Still fighting, the English reached the brim of the river and the boats that were hidden there. The Mere Honour and the Marigold were now their cities of refuge. Lost was the town, lost any hope of the fortress and what it contained, lost the Cygnet and the Phoenix, lost Henry Sedley and Robert Baldry and many a gallant man besides, lost Sir Mortimer Ferne. Gall and vinegar and Dead Sea fruit and frustrated promise this night held for them who had been conquerors and confident.
They saw the Cygnet, yet burning, upon her way to the open sea; from the galleon San José it was gone to join the caravels. Wreckage strewed the river's bosom, and for those who had manned the two ships, destroyer and destroyed, where were they? Down with the allegartos and the river slime--yet voyaging with the Cygnet--rushing, a pale accusing troop towards God's justice bar?... The night was waxing old, the dawn was coming. Upon the Mere Honour Baptist Manwood, a brave and honest soul who did his duty, steered his ship, encouraged his men, fought the Spaniard and made no more ado, trained his guns upon the landing, and with their menace kept back the enemy while, boatload after boatload, the English left the bank and reached in safety the two ships that were left them.

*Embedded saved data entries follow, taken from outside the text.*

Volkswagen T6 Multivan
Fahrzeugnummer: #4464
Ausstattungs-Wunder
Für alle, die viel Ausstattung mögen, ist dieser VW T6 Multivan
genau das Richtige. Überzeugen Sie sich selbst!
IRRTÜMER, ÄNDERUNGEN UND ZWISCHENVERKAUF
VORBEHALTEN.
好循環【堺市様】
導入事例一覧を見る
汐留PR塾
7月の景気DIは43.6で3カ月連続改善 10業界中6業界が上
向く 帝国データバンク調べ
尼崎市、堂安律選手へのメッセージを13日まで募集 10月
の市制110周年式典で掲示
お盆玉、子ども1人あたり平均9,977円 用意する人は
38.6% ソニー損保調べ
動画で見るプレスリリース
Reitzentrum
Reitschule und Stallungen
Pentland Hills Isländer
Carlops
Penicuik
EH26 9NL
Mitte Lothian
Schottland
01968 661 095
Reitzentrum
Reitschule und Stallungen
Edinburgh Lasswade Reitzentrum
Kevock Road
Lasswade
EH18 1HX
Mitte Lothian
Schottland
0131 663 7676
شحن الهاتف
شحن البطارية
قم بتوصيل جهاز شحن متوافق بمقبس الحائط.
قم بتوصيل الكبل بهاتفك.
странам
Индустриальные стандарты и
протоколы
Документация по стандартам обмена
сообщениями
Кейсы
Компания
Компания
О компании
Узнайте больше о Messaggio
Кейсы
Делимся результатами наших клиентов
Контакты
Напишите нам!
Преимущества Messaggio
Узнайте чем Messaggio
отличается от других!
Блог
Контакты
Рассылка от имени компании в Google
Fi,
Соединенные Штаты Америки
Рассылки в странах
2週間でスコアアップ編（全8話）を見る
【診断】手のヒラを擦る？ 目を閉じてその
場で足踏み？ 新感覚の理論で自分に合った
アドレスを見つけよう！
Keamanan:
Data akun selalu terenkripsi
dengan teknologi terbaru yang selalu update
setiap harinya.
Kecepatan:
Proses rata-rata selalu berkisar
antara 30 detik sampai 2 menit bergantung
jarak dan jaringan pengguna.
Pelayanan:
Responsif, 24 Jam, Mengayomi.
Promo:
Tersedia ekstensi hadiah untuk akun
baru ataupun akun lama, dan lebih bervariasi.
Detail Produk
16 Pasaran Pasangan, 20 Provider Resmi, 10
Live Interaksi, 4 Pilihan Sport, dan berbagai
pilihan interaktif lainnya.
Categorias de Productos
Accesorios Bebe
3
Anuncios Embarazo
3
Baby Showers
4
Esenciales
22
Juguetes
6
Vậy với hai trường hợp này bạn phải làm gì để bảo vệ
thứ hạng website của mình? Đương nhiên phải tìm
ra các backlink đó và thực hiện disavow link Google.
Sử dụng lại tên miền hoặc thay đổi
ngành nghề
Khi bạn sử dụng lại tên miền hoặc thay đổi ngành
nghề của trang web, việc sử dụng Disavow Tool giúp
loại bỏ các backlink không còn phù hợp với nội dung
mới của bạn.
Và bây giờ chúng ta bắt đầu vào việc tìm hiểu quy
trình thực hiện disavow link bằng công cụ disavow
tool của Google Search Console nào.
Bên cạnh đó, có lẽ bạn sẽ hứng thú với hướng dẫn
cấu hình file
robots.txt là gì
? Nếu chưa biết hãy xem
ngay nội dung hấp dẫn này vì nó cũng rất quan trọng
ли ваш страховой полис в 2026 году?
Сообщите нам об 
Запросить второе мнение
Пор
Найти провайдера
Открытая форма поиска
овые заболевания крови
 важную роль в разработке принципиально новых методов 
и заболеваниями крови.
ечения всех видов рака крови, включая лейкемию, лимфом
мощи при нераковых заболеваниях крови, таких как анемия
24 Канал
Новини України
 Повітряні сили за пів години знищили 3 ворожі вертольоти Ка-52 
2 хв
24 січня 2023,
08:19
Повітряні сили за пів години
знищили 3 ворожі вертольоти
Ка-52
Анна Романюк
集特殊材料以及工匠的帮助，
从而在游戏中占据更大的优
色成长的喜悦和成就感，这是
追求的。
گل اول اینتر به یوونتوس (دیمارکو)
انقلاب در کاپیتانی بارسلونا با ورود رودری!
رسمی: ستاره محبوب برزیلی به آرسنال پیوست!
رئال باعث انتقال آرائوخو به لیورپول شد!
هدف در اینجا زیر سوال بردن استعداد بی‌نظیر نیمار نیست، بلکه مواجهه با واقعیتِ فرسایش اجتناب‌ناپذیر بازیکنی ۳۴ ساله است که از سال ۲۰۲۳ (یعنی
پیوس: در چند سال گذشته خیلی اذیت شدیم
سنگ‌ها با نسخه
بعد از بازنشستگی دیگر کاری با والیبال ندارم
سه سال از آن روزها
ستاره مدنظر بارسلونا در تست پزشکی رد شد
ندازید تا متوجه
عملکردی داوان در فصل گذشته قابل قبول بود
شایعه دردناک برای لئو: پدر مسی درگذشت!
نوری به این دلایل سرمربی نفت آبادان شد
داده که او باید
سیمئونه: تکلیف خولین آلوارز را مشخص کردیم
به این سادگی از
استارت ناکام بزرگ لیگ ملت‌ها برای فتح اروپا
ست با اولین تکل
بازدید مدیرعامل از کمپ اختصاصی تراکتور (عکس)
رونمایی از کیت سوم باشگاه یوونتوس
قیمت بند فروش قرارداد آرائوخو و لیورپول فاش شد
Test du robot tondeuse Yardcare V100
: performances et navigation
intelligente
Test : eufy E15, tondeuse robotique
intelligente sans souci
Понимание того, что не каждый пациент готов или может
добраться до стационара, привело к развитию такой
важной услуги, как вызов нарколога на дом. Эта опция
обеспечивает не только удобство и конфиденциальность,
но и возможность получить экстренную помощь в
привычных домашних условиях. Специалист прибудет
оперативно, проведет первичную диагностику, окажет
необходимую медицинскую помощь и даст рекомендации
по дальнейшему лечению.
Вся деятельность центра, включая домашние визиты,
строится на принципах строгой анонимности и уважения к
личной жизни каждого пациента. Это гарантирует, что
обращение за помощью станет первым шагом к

The day was breaking in red intolerable splendor, a terrible glory illuminating the Mere Honour and the Marigold, the river and the sandy shore where gathered the flamingoes and the herons and the egrets, as the Admiral, standing on the poop of the Mere Honour, pressed the hands of those his officers that were spared to him, and spoke simply and manfully, as had spoken Francis Drake, to the gentlemen adventurers who had risked life and goods in this enterprise, and to the soldiers and mariners gathered in the waist; then listened in silence to the story of disaster. Nor Robert Baldry nor Henry Sedley was there to make report, but a grizzled man-at-arms told of the trap beyond the tunal into which Baldry had been betrayed. "How did the Dons come to know, Sir John? We'll take our oath that the trench was newly dug, and sure no such devil's battery as opened on us was planted there before this night! 'Twas a traitor or a spy that wrought us deadly harm!" He ended with a fearful imprecation, and an echo of his oath came from his fellows in defeat.
Michael Thynne, Master of the Cygnet, a dazed and bleeding figure, snatched from the water by one of the Marigold's boats, spoke for his ship. "Came to us that were nearest the shore a boat out of the shadow--and we saw but four or maybe five rowers. 'Who goes there?' calls I, standing by the big culverin. 'The word or we fire!' One in the boat stands up. 'Dione,' says he, and on comes the boat under our stern." He put up an uncertain hand to a ghastly wound in his forehead.... "Well, your Honor, as I was saying, they were Spaniards, after all, and a many of them, for they were hidden in the bottom of the boat. 'Dione,' says they, and I lean over the rail to see if 'twere black Humphrey clambering up and to know what was wanted.... After that I don't remember--but one had a pistolet, I think.... There was another boat that came after them--and we were but twenty men in all. They swarmed over the side and they cut us down. They must ha' found the magazine, for they fired the ship--they fired the Cygnet, Sir John, and it bore down with the tide and struck the Phoenix." His voice falling, one caught and drew him aside to the chirurgeon's care.